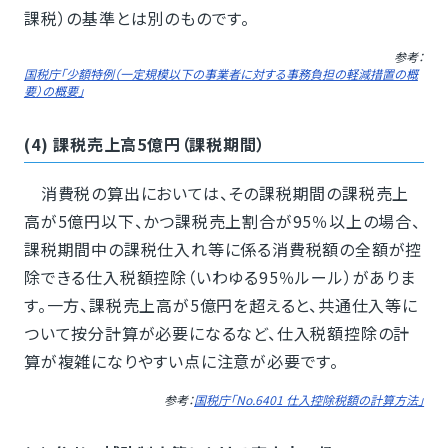
課税）の基準とは別のものです。
参考：
国税庁「少額特例（一定規模以下の事業者に対する事務負担の軽減措置の概
要）の概要」
(4) 課税売上高5億円（課税期間）
消費税の算出においては、その課税期間の課税売上
高が5億円以下、かつ課税売上割合が95％以上の場合、
課税期間中の課税仕入れ等に係る消費税額の全額が控
除できる仕入税額控除（いわゆる95％ルール）がありま
す。一方、課税売上高が5億円を超えると、共通仕入等に
ついて按分計算が必要になるなど、仕入税額控除の計
算が複雑になりやすい点に注意が必要です。
参考：
国税庁「No.6401 仕入控除税額の計算方法」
▬▬▬▬▬▬▬▬▬▬
How to complete this task:
Return each entry exactly as given. Leave the images out.

Result:
課税）の基準とは別のものです。
参考：
国税庁「少額特例（一定規模以下の事業者に対する事務負担の軽減措置の概
要）の概要」
(4) 課税売上高5億円（課税期間）
消費税の算出においては、その課税期間の課税売上
高が5億円以下、かつ課税売上割合が95％以上の場合、
課税期間中の課税仕入れ等に係る消費税額の全額が控
除できる仕入税額控除（いわゆる95％ルール）がありま
す。一方、課税売上高が5億円を超えると、共通仕入等に
ついて按分計算が必要になるなど、仕入税額控除の計
算が複雑になりやすい点に注意が必要です。
参考：
国税庁「No.6401 仕入控除税額の計算方法」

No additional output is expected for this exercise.